## Problem details
In duplicating the lines below, keep every word unchanged and drop the pictures.

[Saved data entries]
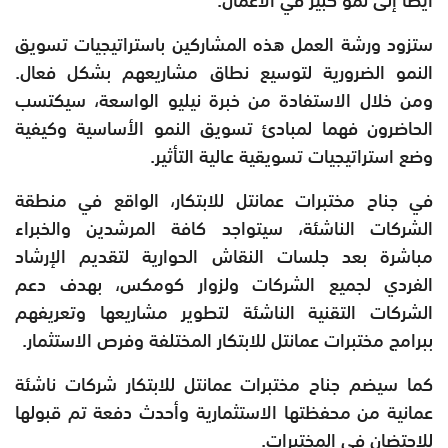
ستزود ورشة العمل هذه المشاركين باستراتيجيات تسويق
النمو الضرورية لتوسيع نطاق مشاريعهم بشكل فعال.
ومن خلال الاستفادة من خبرة نيليو الواسعة، سيكتسب
الحاضرون فهما لمبادئ تسويق النمو الأساسية وكيفية
وضع استراتيجيات تسويقية عالية التأثير.
في جناح مختبرات عمانتل للابتكار، الواقع في منطقة
الشركات الناشئة، سيتواجد كافة المرشدين والخبراء
مباشرة بعد جلسات النقاش الحوارية لتقديم الإرشاد
الفردي لجميع الشركات ولزوار كومكس، بهدف دعم
الشركات التقنية الناشئة لتطوير مشاريعها وتعريفهم
ببرامج مختبرات عمانتل للابتكار المختلفة وفرص الاستثمار.
كما سيضم جناح مختبرات عمانتل للابتكار شركات ناشئة
عمانية من محفظتها الاستثمارية وأحدث دفعة تم قبولها
للاحتضان في المختبرات.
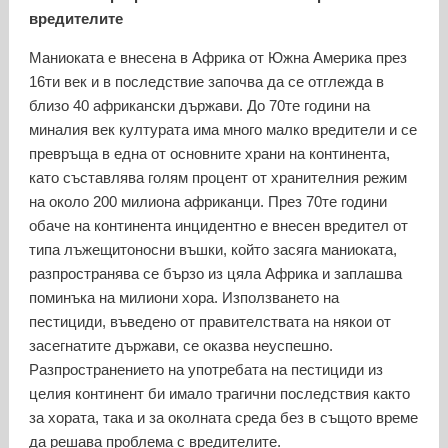
вредителите
Маниоката е внесена в Африка от Южна Америка през
16ти век и в последствие започва да се отглежда в
близо 40 африкански държави. До 70те години на
миналия век културата има много малко вредители и се
превръща в една от основните храни на континента,
като съставлява голям процент от хранителния режим
на около 200 милиона африканци. През 70те години
обаче на континента инцидентно е внесен вредител от
типа лъжещитоносни въшки, който засяга маниоката,
разпространява се бързо из цяла Африка и заплашва
поминъка на милиони хора. Използването на
пестициди, въведено от правителствата на някои от
засегнатите държави, се оказва неуспешно.
Разпространението на употребата на пестициди из
целия континент би имало трагични последствия както
за хората, така и за околната среда без в същото време
да решава проблема с вредителите.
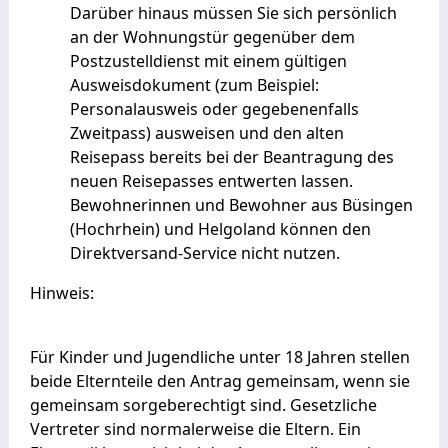
Darüber hinaus müssen Sie sich persönlich
an der Wohnungstür gegenüber dem
Postzustelldienst mit einem gültigen
Ausweisdokument (zum Beispiel:
Personalausweis oder gegebenenfalls
Zweitpass) ausweisen und den alten
Reisepass bereits bei der Beantragung des
neuen Reisepasses entwerten lassen.
Bewohnerinnen und Bewohner aus Büsingen
(Hochrhein) und Helgoland können den
Direktversand-Service nicht nutzen.
Hinweis:
Für Kinder und Jugendliche unter 18 Jahren stellen
beide Elternteile den Antrag gemeinsam, wenn sie
gemeinsam sorgeberechtigt sind.
Gesetzliche
Vertreter sind normalerweise die Eltern. Ein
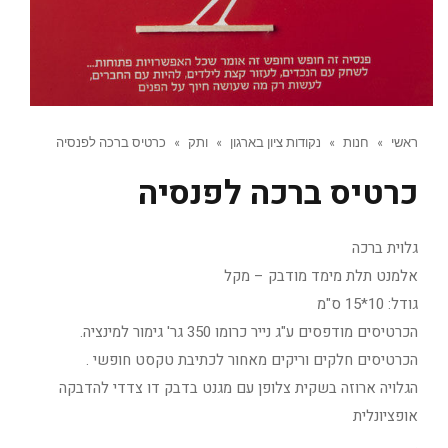
ראשי
»
חנות
»
נקודות ציון בארגון
»
ותק
»
כרטיס ברכה לפנסיה
כרטיס ברכה לפנסיה
גלוית ברכה
אלמנט תלת מימד מודבק – מקל
גודל: 10*15 ס"מ
הכרטיסים מודפסים ע"ג נייר כרומו 350 גר' גימור למינציה.
הכרטיסים חלקים וריקים מאחור לכתיבת טקסט חופשי .
הגלויה ארוזה בשקית צלופן עם מגנט בדבק דו צדדי להדבקה
אופציונלית
.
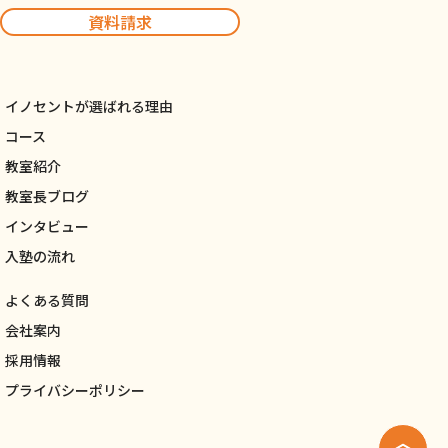
資料請求
イノセントが選ばれる理由
コース
教室紹介
教室長ブログ
インタビュー
入塾の流れ
よくある質問
会社案内
採用情報
プライバシーポリシー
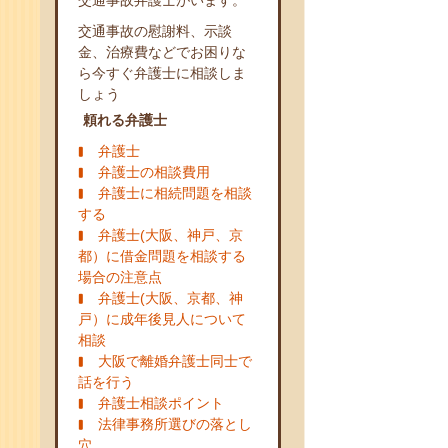
交通事故弁護士がいます。
交通事故の慰謝料、示談
金、治療費などでお困りな
ら今すぐ弁護士に相談しま
しょう
頼れる弁護士
弁護士
弁護士の相談費用
弁護士に相続問題を相談
する
弁護士(大阪、神戸、京
都）に借金問題を相談する
場合の注意点
弁護士(大阪、京都、神
戸）に成年後見人について
相談
大阪で離婚弁護士同士で
話を行う
弁護士相談ポイント
法律事務所選びの落とし
穴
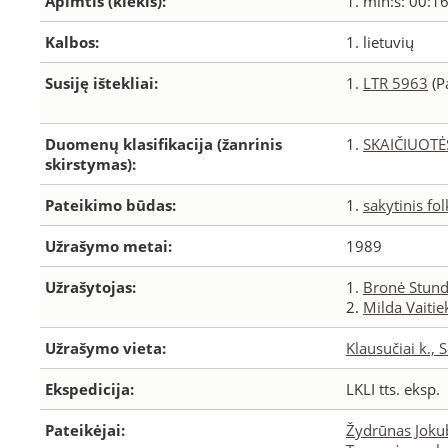
Apimtis (kiekis):
1. min:s: 00:1
Kalbos:
1. lietuvių
Susiję ištekliai:
1.
LTR 5963
(P
Duomenų klasifikacija (žanrinis
1.
SKAIČIUOTĖ
skirstymas):
Pateikimo būdas:
1.
sakytinis fo
Užrašymo metai:
1989
Užrašytojas:
1.
Bronė Stund
2.
Milda Vaitie
Užrašymo vieta:
Klausučiai k., 
Ekspedicija:
LKLI tts. eksp.
Pateikėjai:
Žydrūnas Jok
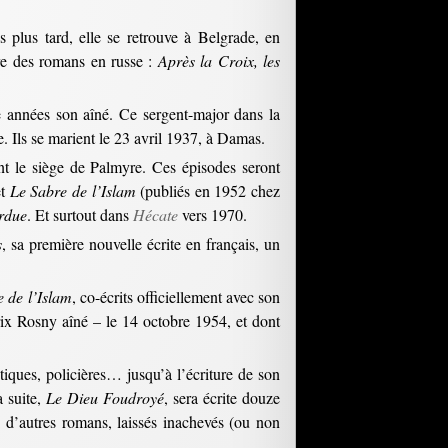
 plus tard, elle se retrouve à Belgrade, en
ire des romans en russe :
Après la Croix, les
e années son aîné. Ce sergent-major dans la
. Ils se marient le 23 avril 1937, à Damas.
 le siège de Palmyre. Ces épisodes seront
t
Le Sabre de l’Islam
(publiés en 1952 chez
erdue
. Et surtout dans
Hécate
vers 1970.
s
, sa première nouvelle écrite en français, un
e de l’Islam
, co-écrits officiellement avec son
rix Rosny aîné – le 14 octobre 1954, et dont
ques, policières… jusqu’à l’écriture de son
a suite,
Le Dieu Foudroyé
, sera écrite douze
i d’autres romans, laissés inachevés (ou non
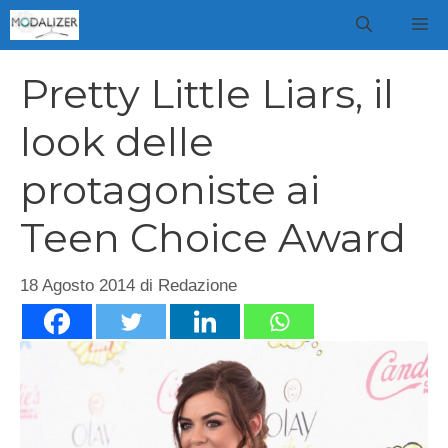
Vai
M
al
contenuto
Pretty Little Liars, il
look delle
protagoniste ai
Teen Choice Award
18 Agosto 2014
di
Redazione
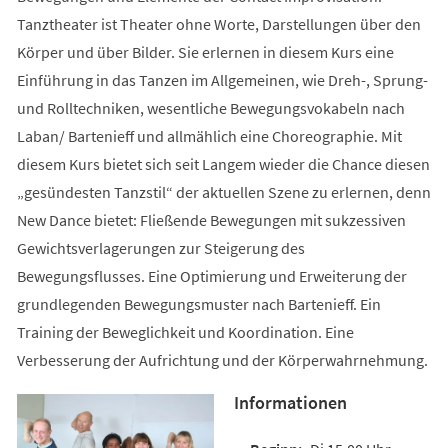
Tanztheater ist Theater ohne Worte, Darstellungen über den
Körper und über Bilder. Sie erlernen in diesem Kurs eine
Einführung in das Tanzen im Allgemeinen, wie Dreh-, Sprung-
und Rolltechniken, wesentliche Bewegungsvokabeln nach
Laban/ Bartenieff und allmählich eine Choreographie. Mit
diesem Kurs bietet sich seit Langem wieder die Chance diesen
„gesündesten Tanzstil“ der aktuellen Szene zu erlernen, denn
New Dance bietet: Fließende Bewegungen mit sukzessiven
Gewichtsverlagerungen zur Steigerung des
Bewegungsflusses. Eine Optimierung und Erweiterung der
grundlegenden Bewegungsmuster nach Bartenieff. Ein
Training der Beweglichkeit und Koordination. Eine
Verbesserung der Aufrichtung und der Körperwahrnehmung.
Informationen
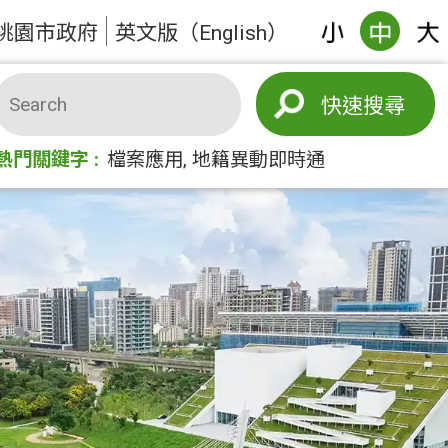
桃園市政府
英文版（English）
搜尋
熱門關鍵字
檔案應用
地籍異動即時通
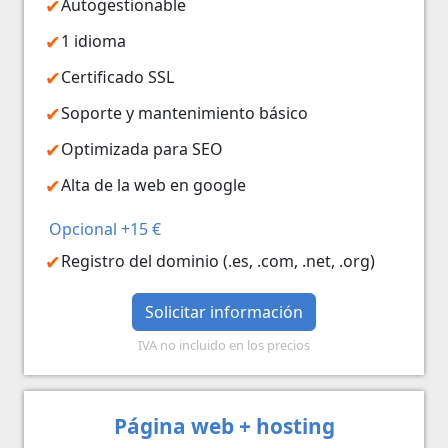
Autogestionable
1 idioma
Certificado SSL
Soporte y mantenimiento básico
Optimizada para SEO
Alta de la web en google
Opcional +15 €
Registro del dominio (.es, .com, .net, .org)
Solicitar información
IVA no incluido en los precios
Página web + hosting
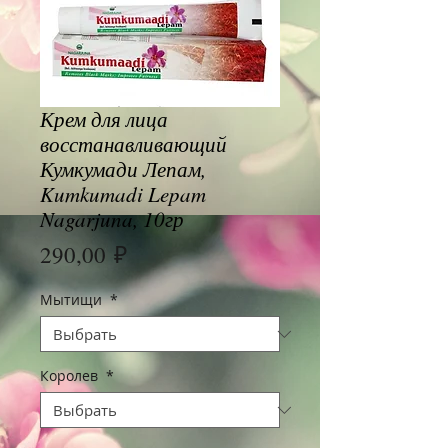
Крем для лица
восстанавливающий
Кумкумади Лепам,
Kumkumadi Lepam
Nagarjuna, 10гр
Цена
290,00 ₽
Мытищи
*
Королев
*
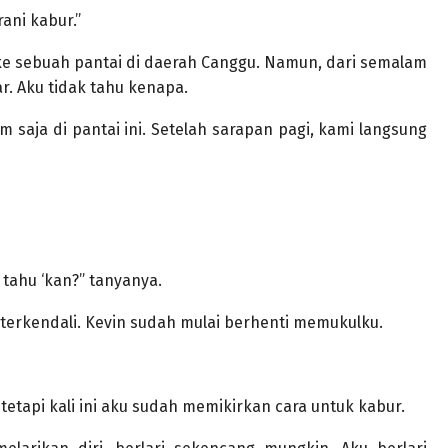
ani kabur.”
ke sebuah pantai di daerah Canggu. Namun, dari semalam
. Aku tidak tahu kenapa.
 saja di pantai ini. Setelah sarapan pagi, kami langsung
tahu ‘kan?” tanyanya.
h terkendali. Kevin sudah mulai berhenti memukulku.
etapi kali ini aku sudah memikirkan cara untuk kabur.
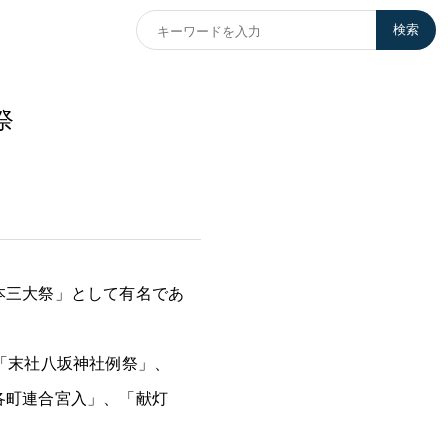
検索
祭
本三大祭」として有名であ
「末社八坂神社例祭」、
各町連合宮入」、「献灯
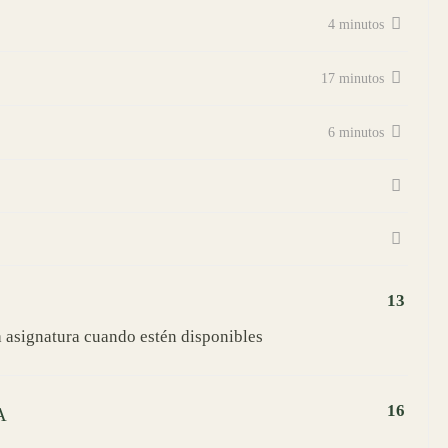
4 minutos
17 minutos
6 minutos
13
a asignatura cuando estén disponibles
16
A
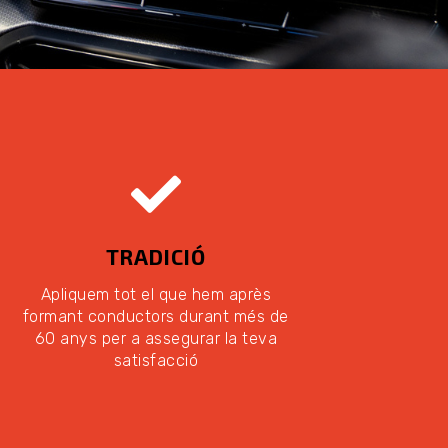
TRADICIÓ
Apliquem tot el que hem après
formant conductors durant més de
60 anys per a assegurar la teva
satisfacció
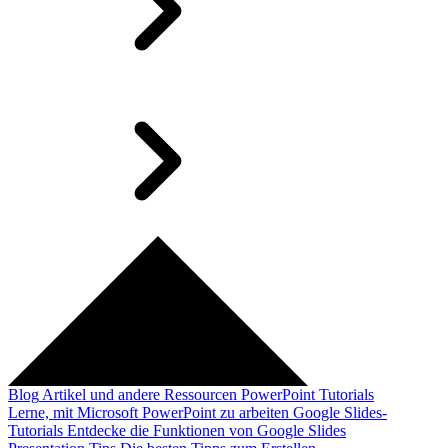
Blog
Artikel und andere Ressourcen
PowerPoint Tutorials
Lerne, mit Microsoft PowerPoint zu arbeiten
Google Slides-
Tutorials
Entdecke die Funktionen von Google Slides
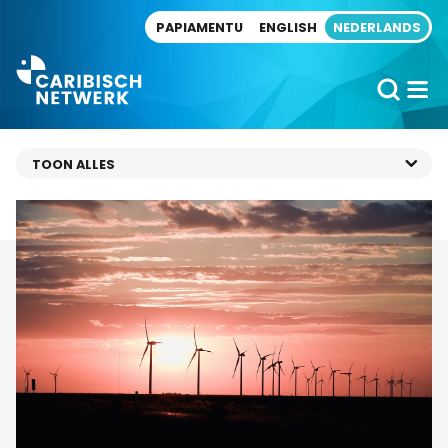
Direct naar artikel
PAPIAMENTU
ENGLISH
NEDERLANDS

## Solution to this task
ستزود ورشة العمل هذه المشاركين باستراتيجيات تسويق
النمو الضرورية لتوسيع نطاق مشاريعهم بشكل فعال.
ومن خلال الاستفادة من خبرة نيليو الواسعة، سيكتسب
الحاضرون فهما لمبادئ تسويق النمو الأساسية وكيفية
وضع استراتيجيات تسويقية عالية التأثير.
في جناح مختبرات عمانتل للابتكار، الواقع في منطقة
الشركات الناشئة، سيتواجد كافة المرشدين والخبراء
مباشرة بعد جلسات النقاش الحوارية لتقديم الإرشاد
الفردي لجميع الشركات ولزوار كومكس، بهدف دعم
الشركات التقنية الناشئة لتطوير مشاريعها وتعريفهم
ببرامج مختبرات عمانتل للابتكار المختلفة وفرص الاستثمار.
كما سيضم جناح مختبرات عمانتل للابتكار شركات ناشئة
عمانية من محفظتها الاستثمارية وأحدث دفعة تم قبولها
للاحتضان في المختبرات.
вредителите
Маниоката е внесена в Африка от Южна Америка през
16ти век и в последствие започва да се отглежда в
близо 40 африкански държави. До 70те години на
миналия век културата има много малко вредители и се
превръща в една от основните храни на континента,
като съставлява голям процент от хранителния режим
на около 200 милиона африканци. През 70те години
обаче на континента инцидентно е внесен вредител от
типа лъжещитоносни въшки, който засяга маниоката,
разпространява се бързо из цяла Африка и заплашва
поминъка на милиони хора. Използването на
пестициди, въведено от правителствата на някои от
засегнатите държави, се оказва неуспешно.
Разпространението на употребата на пестициди из
целия континент би имало трагични последствия както
за хората, така и за околната среда без в същото време
да решава проблема с вредителите.
Darüber hinaus müssen Sie sich persönlich
an der Wohnungstür gegenüber dem
Postzustelldienst mit einem gültigen
Ausweisdokument (zum Beispiel:
Personalausweis oder gegebenenfalls
Zweitpass) ausweisen und den alten
Reisepass bereits bei der Beantragung des
neuen Reisepasses entwerten lassen.
Bewohnerinnen und Bewohner aus Büsingen
(Hochrhein) und Helgoland können den
Direktversand-Service nicht nutzen.
Hinweis:
Für Kinder und Jugendliche unter 18 Jahren stellen
beide Elternteile den Antrag gemeinsam, wenn sie
gemeinsam sorgeberechtigt sind.
Gesetzliche
Vertreter sind normalerweise die Eltern. Ein
ראשי
»
חנות
»
נקודות ציון בארגון
»
ותק
»
כרטיס ברכה לפנסיה
כרטיס ברכה לפנסיה
גלוית ברכה
אלמנט תלת מימד מודבק – מקל
גודל: 10*15 ס"מ
הכרטיסים מודפסים ע"ג נייר כרומו 350 גר' גימור למינציה.
הכרטיסים חלקים וריקים מאחור לכתיבת טקסט חופשי .
הגלויה ארוזה בשקית צלופן עם מגנט בדבק דו צדדי להדבקה
אופציונלית
.
資料請求
イノセントが選ばれる理由
コース
教室紹介
教室長ブログ
インタビュー
入塾の流れ
よくある質問
会社案内
採用情報
プライバシーポリシー
交通事故弁護士がいます。
交通事故の慰謝料、示談
金、治療費などでお困りな
ら今すぐ弁護士に相談しま
しょう
頼れる弁護士
弁護士
弁護士の相談費用
弁護士に相続問題を相談
する
弁護士(大阪、神戸、京
都）に借金問題を相談する
場合の注意点
弁護士(大阪、京都、神
戸）に成年後見人について
相談
大阪で離婚弁護士同士で
話を行う
弁護士相談ポイント
法律事務所選びの落とし
穴
Apimtis (kiekis):
1. min:s: 00:1
Kalbos:
1. lietuvių
Susiję ištekliai:
1.
LTR 5963
(P
Duomenų klasifikacija (žanrinis
1.
SKAIČIUOTĖ
skirstymas):
Pateikimo būdas:
1.
sakytinis fo
Užrašymo metai:
1989
Užrašytojas:
1.
Bronė Stund
2.
Milda Vaitie
Užrašymo vieta:
Klausučiai k., 
Ekspedicija:
LKLI tts. eksp.
Pateikėjai:
Žydrūnas Jok
 plus tard, elle se retrouve à Belgrade, en
ire des romans en russe :
Après la Croix, les
e années son aîné. Ce sergent-major dans la
. Ils se marient le 23 avril 1937, à Damas.
 le siège de Palmyre. Ces épisodes seront
t
Le Sabre de l’Islam
(publiés en 1952 chez
erdue
. Et surtout dans
Hécate
vers 1970.
s
, sa première nouvelle écrite en français, un
e de l’Islam
, co-écrits officiellement avec son
rix Rosny aîné – le 14 octobre 1954, et dont
ques, policières… jusqu’à l’écriture de son
a suite,
Le Dieu Foudroyé
, sera écrite douze
i d’autres romans, laissés inachevés (ou non
Vai
M
al
contenuto
Pretty Little Liars, il
look delle
protagoniste ai
Teen Choice Award
18 Agosto 2014
di
Redazione
Tanztheater ist Theater ohne Worte, Darstellungen über den
Körper und über Bilder. Sie erlernen in diesem Kurs eine
Einführung in das Tanzen im Allgemeinen, wie Dreh-, Sprung-
und Rolltechniken, wesentliche Bewegungsvokabeln nach
Laban/ Bartenieff und allmählich eine Choreographie. Mit
diesem Kurs bietet sich seit Langem wieder die Chance diesen
„gesündesten Tanzstil“ der aktuellen Szene zu erlernen, denn
New Dance bietet: Fließende Bewegungen mit sukzessiven
Gewichtsverlagerungen zur Steigerung des
Bewegungsflusses. Eine Optimierung und Erweiterung der
grundlegenden Bewegungsmuster nach Bartenieff. Ein
Training der Beweglichkeit und Koordination. Eine
Verbesserung der Aufrichtung und der Körperwahrnehmung.
Informationen
桃園市政府
英文版（English）
搜尋
熱門關鍵字
檔案應用
地籍異動即時通
Autogestionable
1 idioma
Certificado SSL
Soporte y mantenimiento básico
Optimizada para SEO
Alta de la web en google
Opcional +15 €
Registro del dominio (.es, .com, .net, .org)
Solicitar información
IVA no incluido en los precios
Página web + hosting
Крем для лица
восстанавливающий
Кумкумади Лепам,
Kumkumadi Lepam
Nagarjuna, 10гр
Цена
290,00 ₽
Мытищи
*
Королев
*
ani kabur.”
ke sebuah pantai di daerah Canggu. Namun, dari semalam
. Aku tidak tahu kenapa.
 saja di pantai ini. Setelah sarapan pagi, kami langsung
tahu ‘kan?” tanyanya.
h terkendali. Kevin sudah mulai berhenti memukulku.
etapi kali ini aku sudah memikirkan cara untuk kabur.
検索
祭
本三大祭」として有名であ
「末社八坂神社例祭」、
各町連合宮入」、「献灯
4 minutos
17 minutos
6 minutos
13
a asignatura cuando estén disponibles
16
A
TRADICIÓ
Apliquem tot el que hem après
formant conductors durant més de
60 anys per a assegurar la teva
satisfacció
Blog
Artikel und andere Ressourcen
PowerPoint Tutorials
Lerne, mit Microsoft PowerPoint zu arbeiten
Google Slides-
Tutorials
Entdecke die Funktionen von Google Slides
Direct naar artikel
PAPIAMENTU
ENGLISH
NEDERLANDS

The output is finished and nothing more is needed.